December 11 2013 Latest news:
Monday, December 17, 2012
Jonathan Trott and Ian Bell helped steer England to a famous 2-1 Test series win in India today.
The duo both struck centuries as England safely negotiated a draw in the final Test in Nagpur to claim their first five-day series success in India for nearly 28 years.
Here, London24 looks at their past triumphs:
India 0 England 2 (1933-34)
Despite the continued fallout from the controversial ‘Bodyline’ Ashes series the year before, Douglas Jardine led England to a comfortable victory in India’s first Tests on home soil. Jardine was in fine form, contributing 221 runs across the three Tests at an average of 73.66. An excellent 136 from debutant Bryan Valentine and Morris Nichols’ eight-wicket haul propelled England to a nine-wicket victory in Mumbai and after a draw at Kolkata, Hedley Verity - the only other player to go to India who took part in the Bodyline tour - took 11 wickets as England wrapped up a 202-run win in Chennai.
India 1 England 3 (1976-77)
England had no luck in India in four tours since the Second World War so were well overdue some success. That it came after successive home losses to Australia and the West Indies makes it all the more remarkable that Tony Greig’s England won three of the first five Tests. Despite slow left-armer Derek Underwood finishing as the highest wicket-taker on either side, seamers Bob Willis and John Lever were in imperious form, taking 46 wickets between them. An innings-and-25-run triumph in New Delhi was followed up with 10-wicket and 200-run successes in Kolkata and Chennai respectively although India won the fourth Test in Bangalore by 140 runs, with the fifth drawn in Mumbai.
India 0 England 1 (1980)
Whilst this success in the one-off Golden Jubilee Test of the Board of Control for Cricket in India is not as illustrious as a series victory on the sub-continent, it is worth mentioning Ian Botham’s fantastic all-round contribution as England triumphed by 10 wickets in Mumbai.

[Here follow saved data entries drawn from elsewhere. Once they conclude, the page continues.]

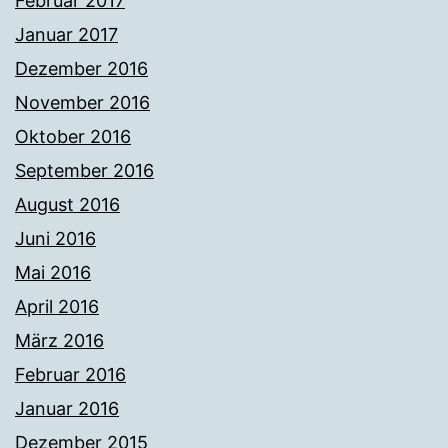
Februar 2017
Januar 2017
Dezember 2016
November 2016
Oktober 2016
September 2016
August 2016
Juni 2016
Mai 2016
April 2016
März 2016
Februar 2016
Januar 2016
Dezember 2015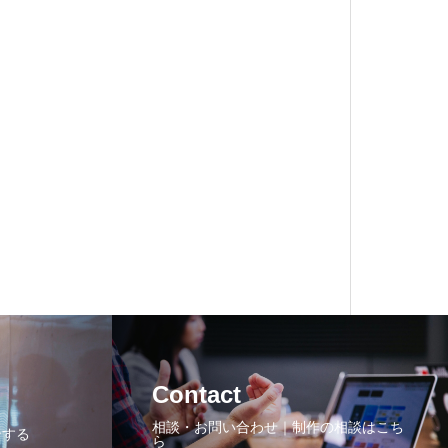
Contact
相談・お問い合わせ｜制作の相談はこち
ンする
ら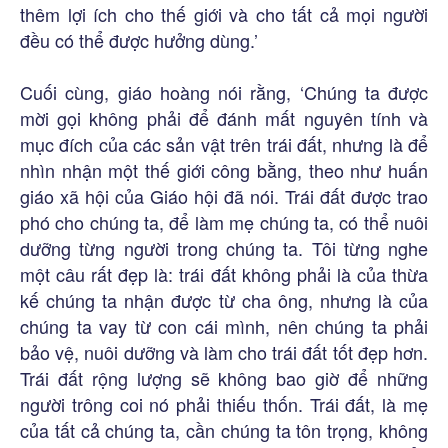
thêm lợi ích cho thế giới và cho tất cả mọi người
đều có thể được hưởng dùng.’
Cuối cùng, giáo hoàng nói rằng, ‘Chúng ta được
mời gọi không phải để đánh mất nguyên tính và
mục đích của các sản vật trên trái đất, nhưng là để
nhìn nhận một thế giới công bằng, theo như huấn
giáo xã hội của Giáo hội đã nói. Trái đất được trao
phó cho chúng ta, để làm mẹ chúng ta, có thể nuôi
dưỡng từng người trong chúng ta. Tôi từng nghe
một câu rất đẹp là: trái đất không phải là của thừa
kế chúng ta nhận được từ cha ông, nhưng là của
chúng ta vay từ con cái mình, nên chúng ta phải
bảo vệ, nuôi dưỡng và làm cho trái đất tốt đẹp hơn.
Trái đất rộng lượng sẽ không bao giờ để những
người trông coi nó phải thiếu thốn. Trái đất, là mẹ
của tất cả chúng ta, cần chúng ta tôn trọng, không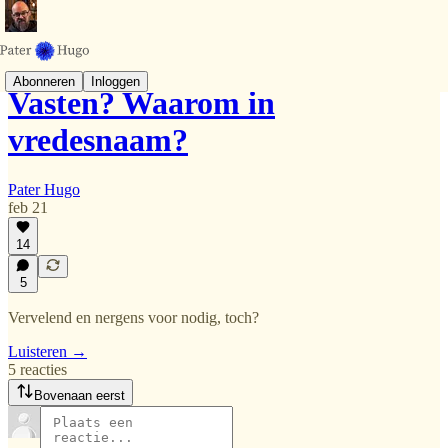
Abonneren
Inloggen
Vasten? Waarom in
vredesnaam?
Pater Hugo
feb 21
14
5
Vervelend en nergens voor nodig, toch?
Luisteren →
5 reacties
Bovenaan eerst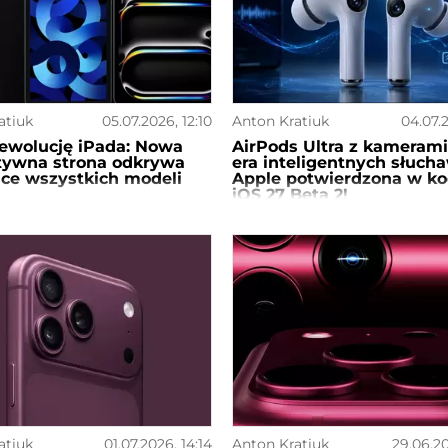
atiuk
05.07.2026, 12:10
Anton Kratiuk
04.07.2
ewolucję iPada: Nowa
AirPods Ultra z kameram
ktywna strona odkrywa
era inteligentnych słuch
ce wszystkich modeli
Apple potwierdzona w ko
iOS 27 Beta 2!
atiuk
01.07.2026, 14:14
Anton Kratiuk
29.06.20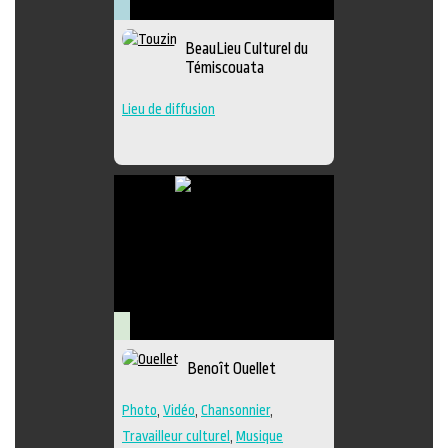
Arts
Arts
Arts
Lieu
de
visuels
médiatiques
culturel
Muséologie
BeauLieu Culturel du
la
Témiscouata
scène
Lieu de diffusion
Arts
Benoît Ouellet
médiatiques
Photo
,
Vidéo
,
Chansonnier
,
Travailleur culturel
,
Musique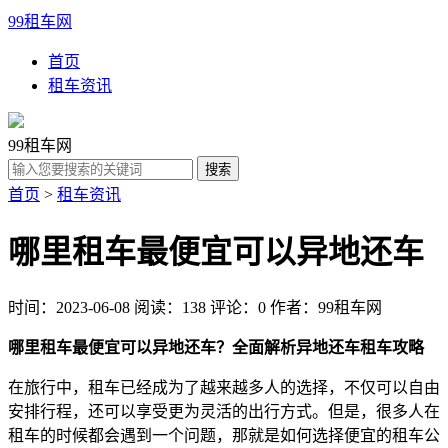
99租车网
首页
租车资讯
99租车网
首页
>
租车资讯
哪里租车最便宜可以异地还车
时间：2023-06-08
阅读：138
评论：0
作者：99租车网
哪里租车最便宜可以异地还车？全面解析异地还车租车攻略
在旅行中，租车已经成为了越来越多人的选择，不仅可以自由
安排行程，还可以享受更为灵活的出行方式。但是，很多人在
租车的时候都会遇到一个问题，那就是如何选择便宜的租车公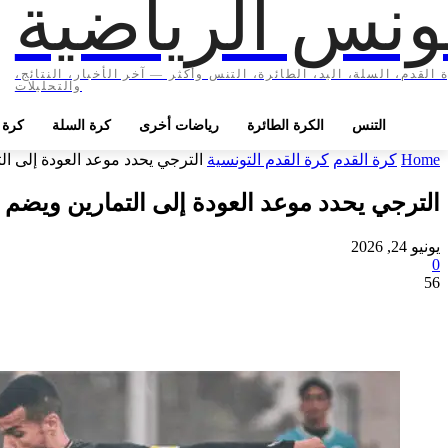
ونس الرياضية
 القدم، السلة، اليد، الطائرة، التنس وأكثر — آخر الأخبار، النتائج،
والتحليلات
التنس
الكرة الطائرة
رياضات أخرى
كرة السلة
كرة ا
Home
كرة القدم
كرة القدم التونسية
الترجي يحدد موعد العودة إلى ا
الترجي يحدد موعد العودة إلى التمارين ويضم
يونيو 24, 2026
0
56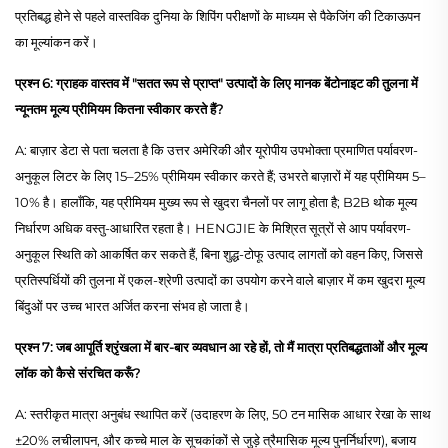
प्रतिबद्ध होने से पहले वास्तविक दुनिया के शिपिंग परीक्षणों के माध्यम से पैकेजिंग की टिकाऊपन
का मूल्यांकन करें।
प्रश्न 6: ग्राहक वास्तव में "सतत रूप से प्राप्त" उत्पादों के लिए मानक बेंटोनाइट की तुलना में
न्यूनतम मूल्य प्रीमियम कितना स्वीकार करते हैं?
A: बाज़ार डेटा से पता चलता है कि उत्तर अमेरिकी और यूरोपीय उपभोक्ता प्रमाणित पर्यावरण-
अनुकूल लिटर के लिए 15–25% प्रीमियम स्वीकार करते हैं; उभरते बाज़ारों में यह प्रीमियम 5–
10% है। हालाँकि, यह प्रीमियम मुख्य रूप से खुदरा चैनलों पर लागू होता है; B2B थोक मूल्य
निर्धारण अधिक वस्तु-आधारित रहता है। HENGJIE के मिश्रित सूत्रों से आप पर्यावरण-
अनुकूल स्थिति को आकर्षित कर सकते हैं, बिना शुद्ध-टोफू उत्पाद लागतों को वहन किए, जिससे
प्रतिस्पर्धियों की तुलना में एकल-श्रेणी उत्पादों का उपयोग करने वाले बाज़ार में कम खुदरा मूल्य
बिंदुओं पर उच्च भारत अर्जित करना संभव हो जाता है।
प्रश्न 7: जब आपूर्ति श्रृंखला में बार-बार व्यवधान आ रहे हों, तो मैं मात्रा प्रतिबद्धताओं और मूल्य
लॉक को कैसे संरचित करूँ?
A: स्तरीकृत मात्रा अनुबंध स्थापित करें (उदाहरण के लिए, 50 टन मासिक आधार रेखा के साथ
±20% लचीलापन, और कच्चे माल के सूचकांकों से जुड़े त्रैमासिक मूल्य पुनर्निर्धारण), बजाय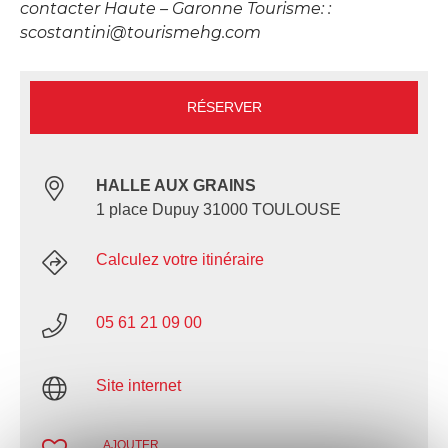
contacter Haute – Garonne Tourisme: :
scostantini@tourismehg.com
RÉSERVER
HALLE AUX GRAINS
1 place Dupuy 31000 TOULOUSE
Calculez votre itinéraire
05 61 21 09 00
Site internet
AJOUTER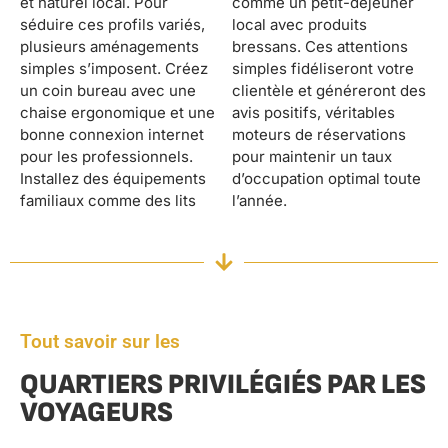
et naturel local. Pour
comme un petit-déjeuner
séduire ces profils variés,
local avec produits
plusieurs aménagements
bressans. Ces attentions
simples s’imposent. Créez
simples fidéliseront votre
un coin bureau avec une
clientèle et généreront des
chaise ergonomique et une
avis positifs, véritables
bonne connexion internet
moteurs de réservations
pour les professionnels.
pour maintenir un taux
Installez des équipements
d’occupation optimal toute
familiaux comme des lits
l’année.
Tout savoir sur les
QUARTIERS PRIVILÉGIÉS PAR LES
VOYAGEURS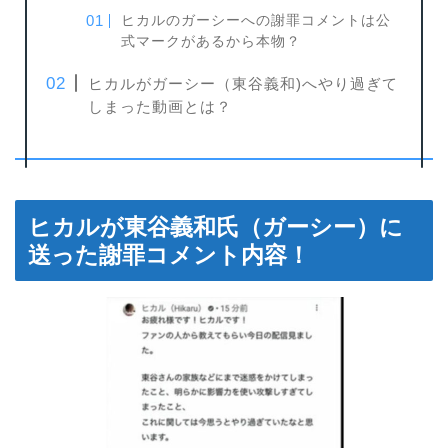
ヒカルのガーシーへの謝罪コメントは公
式マークがあるから本物？
ヒカルがガーシー（東谷義和)へやり過ぎて
しまった動画とは？
ヒカルが東谷義和氏（ガーシー）に
送った謝罪コメント内容！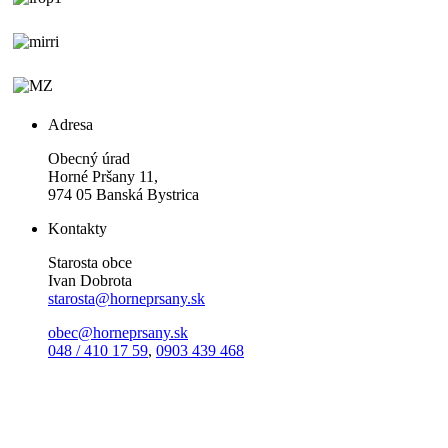
Adresa
Obecný úrad
Horné Pršany 11,
974 05 Banská Bystrica
Kontakty
Starosta obce
Ivan Dobrota
starosta@horneprsany.sk
obec@horneprsany.sk
048 / 410 17 59
,
0903 439 468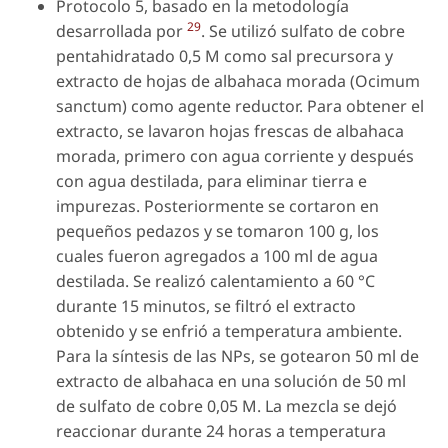
Protocolo 5, basado en la metodología
29
desarrollada por
. Se utilizó sulfato de cobre
pentahidratado 0,5 M como sal precursora y
extracto de hojas de albahaca morada (Ocimum
sanctum) como agente reductor. Para obtener el
extracto, se lavaron hojas frescas de albahaca
morada, primero con agua corriente y después
con agua destilada, para eliminar tierra e
impurezas. Posteriormente se cortaron en
pequeños pedazos y se tomaron 100 g, los
cuales fueron agregados a 100 ml de agua
destilada. Se realizó calentamiento a 60 °C
durante 15 minutos, se filtró el extracto
obtenido y se enfrió a temperatura ambiente.
Para la síntesis de las NPs, se gotearon 50 ml de
extracto de albahaca en una solución de 50 ml
de sulfato de cobre 0,05 M. La mezcla se dejó
reaccionar durante 24 horas a temperatura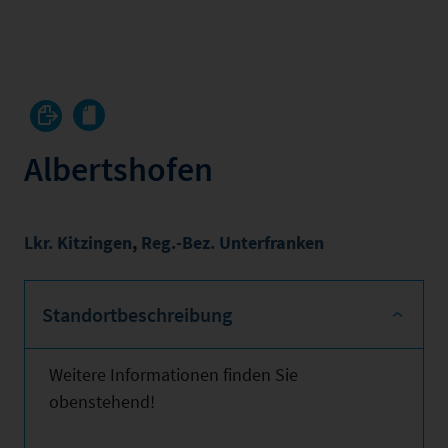
Albertshofen
Lkr. Kitzingen
,
Reg.-Bez. Unterfranken
Standortbeschreibung
Weitere Informationen finden Sie
obenstehend!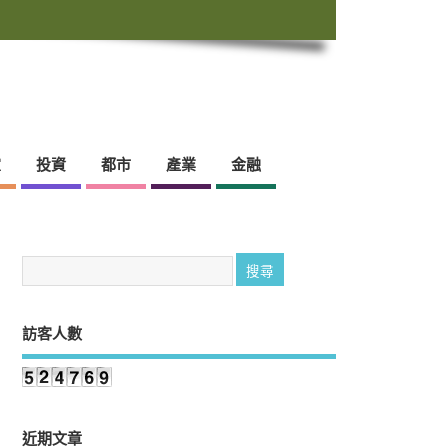
靈
投資
都市
產業
金融
訪客人數
近期文章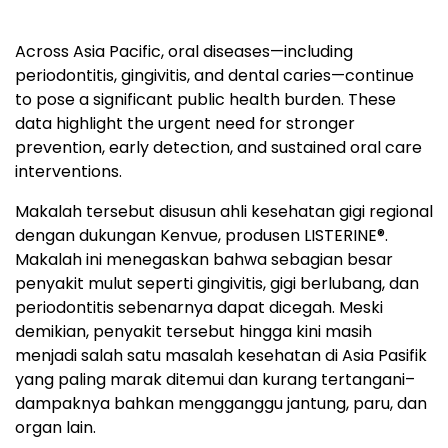
Across Asia Pacific, oral diseases—including
periodontitis, gingivitis, and dental caries—continue
to pose a significant public health burden. These
data highlight the urgent need for stronger
prevention, early detection, and sustained oral care
interventions.
Makalah tersebut disusun ahli kesehatan gigi regional
dengan dukungan Kenvue, produsen LISTERINE®.
Makalah ini menegaskan bahwa sebagian besar
penyakit mulut seperti gingivitis, gigi berlubang, dan
periodontitis sebenarnya dapat dicegah. Meski
demikian, penyakit tersebut hingga kini masih
menjadi salah satu masalah kesehatan di Asia Pasifik
yang paling marak ditemui dan kurang tertangani–
dampaknya bahkan mengganggu jantung, paru, dan
organ lain.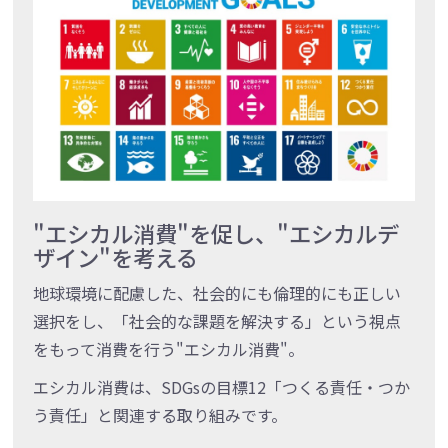
"エシカル消費"を促し、"エシカルデ
ザイン"を考える
地球環境に配慮した、社会的にも倫理的にも正しい
選択をし、「社会的な課題を解決する」という視点
をもって消費を行う"エシカル消費"。
エシカル消費は、SDGsの目標12「つくる責任・つか
う責任」と関連する取り組みです。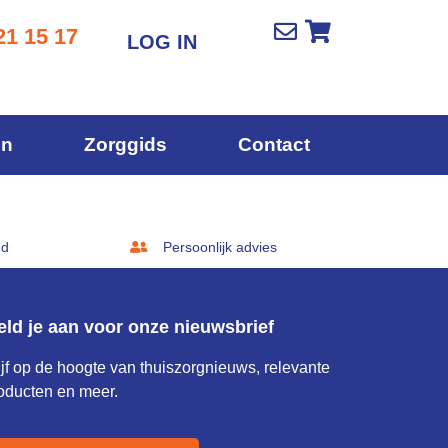
21 15 17
LOG IN
en
Zorggids
Contact
gd
Persoonlijk advies
eld je aan voor onze nieuwsbrief
ijf op de hoogte van thuiszorgnieuws, relevante
oducten en meer.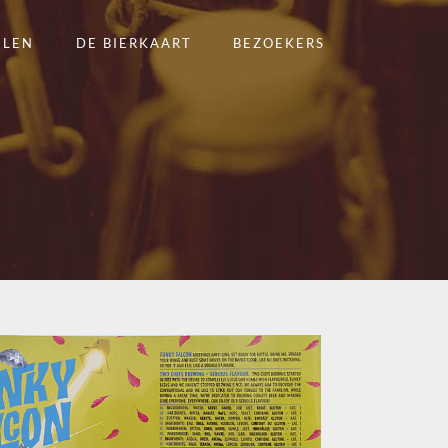
ELEN
DE BIERKAART
BEZOEKERS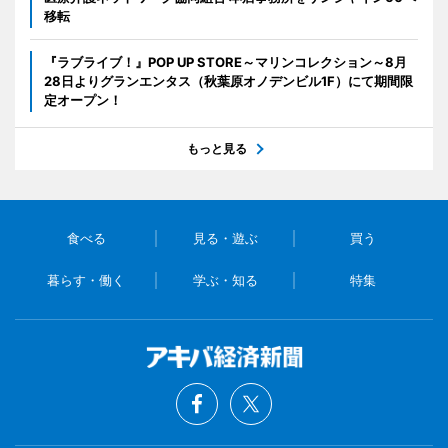
移転
『ラブライブ！』POP UP STORE～マリンコレクション～8月
28日よりグランエンタス（秋葉原オノデンビル1F）にて期間限
定オープン！
もっと見る
食べる
見る・遊ぶ
買う
暮らす・働く
学ぶ・知る
特集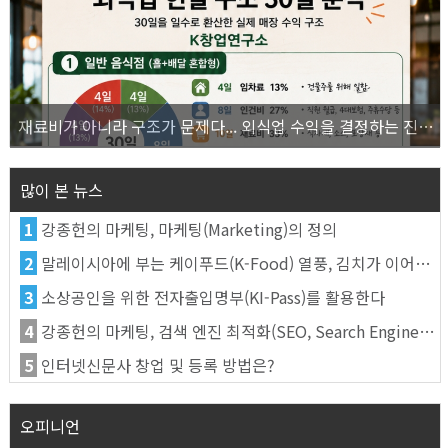
재료비가 아니라 구조가 문제다... 외식업 수익을 결정하는 진짜 숫자의 비밀
많이 본 뉴스
1
강종헌의 마케팅, 마케팅(Marketing)의 정의
2
말레이시아에 부는 케이푸드(K-Food) 열풍, 김치가 이어간다
3
소상공인을 위한 전자출입명부(KI-Pass)를 활용한다
4
강종헌의 마케팅, 검색 엔진 최적화(SEO, Search Engine Optimization)란
5
인터넷신문사 창업 및 등록 방법은?
오피니언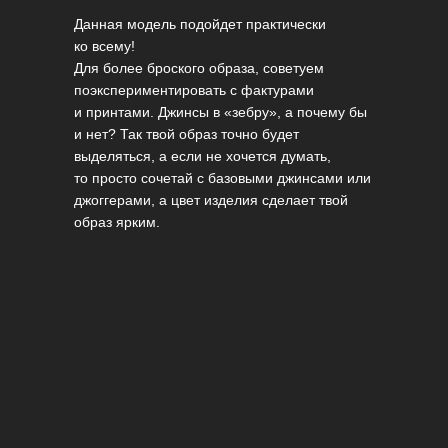
Данная модель подойдет практически
ко всему!
Для более броского образа, советуем
поэкспериментировать с фактурами
и принтами. Джинсы в «зебру», а почему бы
и нет? Так твой образ точно будет
выделяться, а если не хочется думать,
то просто сочетай с базовыми джинсами или
джоггерами, а цвет изделия сделает твой
образ ярким.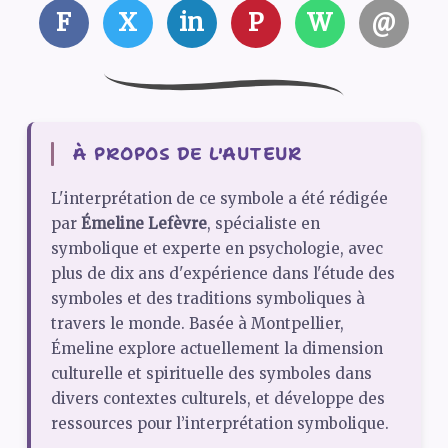
F
X
in
P
W
@
À PROPOS DE L'AUTEUR
L'interprétation de ce symbole a été rédigée
par
Émeline Lefèvre
, spécialiste en
symbolique et experte en psychologie, avec
plus de dix ans d'expérience dans l'étude des
symboles et des traditions symboliques à
travers le monde. Basée à Montpellier,
Émeline explore actuellement la dimension
culturelle et spirituelle des symboles dans
divers contextes culturels, et développe des
ressources pour l’interprétation symbolique.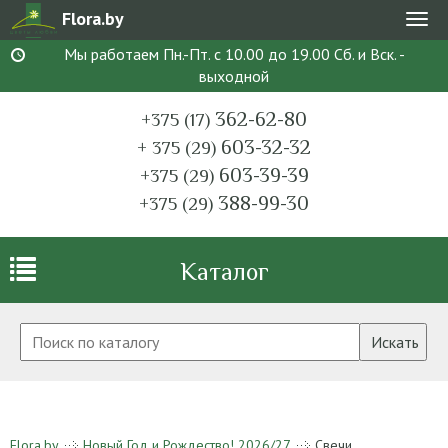
Flora.by
Мен
Мы работаем Пн.-Пт. с 10.00 до 19.00 Сб. и Вск. -
выходной
362-62-80
+375 (17)
603-32-32
+ 375 (29)
603-39-39
+375 (29)
388-99-30
+375 (29)
Каталог
Искать
Flora.by
Новый Год и Рождество! 2026/27
Свечи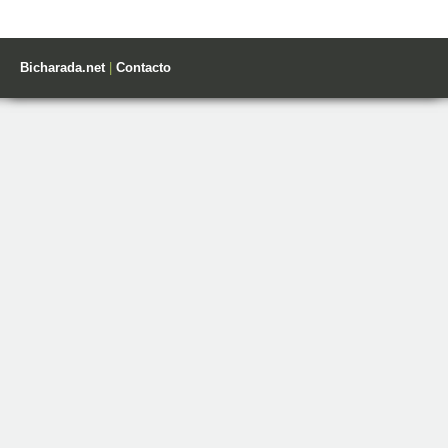
Bicharada.net
|
Contacto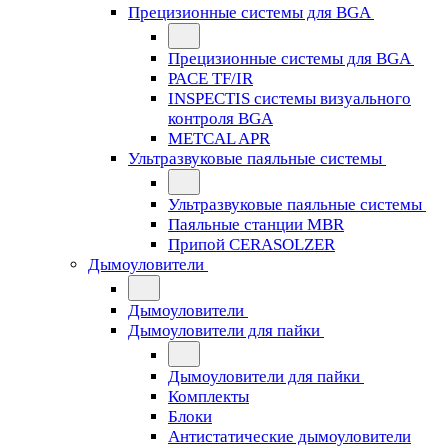
Прецизионные системы для BGA
Прецизионные системы для BGA
PACE TF/IR
INSPECTIS системы визуального
контроля BGA
METCAL APR
Ультразвуковые паяльные системы
Ультразвуковые паяльные системы
Паяльные станции MBR
Припой CERASOLZER
Дымоуловители
Дымоуловители
Дымоуловители для пайки
Дымоуловители для пайки
Комплекты
Блоки
Антистатические дымоуловители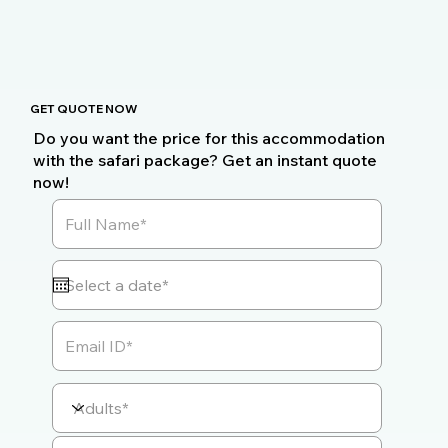
GET QUOTE NOW
Do you want the price for this accommodation
with the safari package? Get an instant quote
now!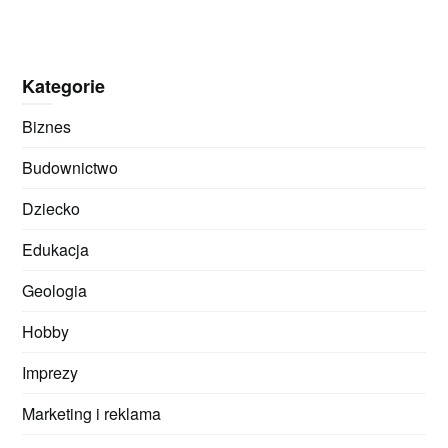
Kategorie
Biznes
Budownictwo
Dziecko
Edukacja
Geologia
Hobby
Imprezy
Marketing i reklama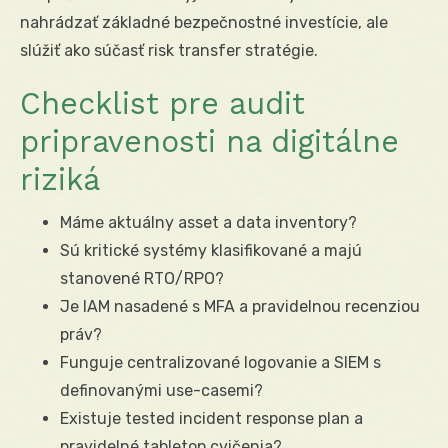
nahrádzať základné bezpečnostné investície, ale
slúžiť ako súčasť risk transfer stratégie.
Checklist pre audit
pripravenosti na digitálne
riziká
Máme aktuálny asset a data inventory?
Sú kritické systémy klasifikované a majú
stanovené RTO/RPO?
Je IAM nasadené s MFA a pravidelnou recenziou
práv?
Funguje centralizované logovanie a SIEM s
definovanými use-casemi?
Existuje tested incident response plan a
pravidelné tabletop cvičenia?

The then 24-year-old not only took 13 wickets but also struck the only century of the match.
India 1 England 2 (1984-85)
England’s most recent series success against India bore some of the hallmarks of the current tour. After losing heavily by eight wickets in the first Test in Mumbai, despite Mike Gatting hitting his first Test century, they fought back in style to win the second by the same score in Delhi. A draw in Kolkata was followed up with a tremendous nine-wicket win in Chennai - where Gatting and Graeme Fowler both contributed double centuries and Neil Foster took 11 wickets - before David Gower’s side held on for a draw in Kanpur. The series was notably nearly called off after the UK’s deputy high commissioner Percy Norris was assassinated 24 hours before the first Test.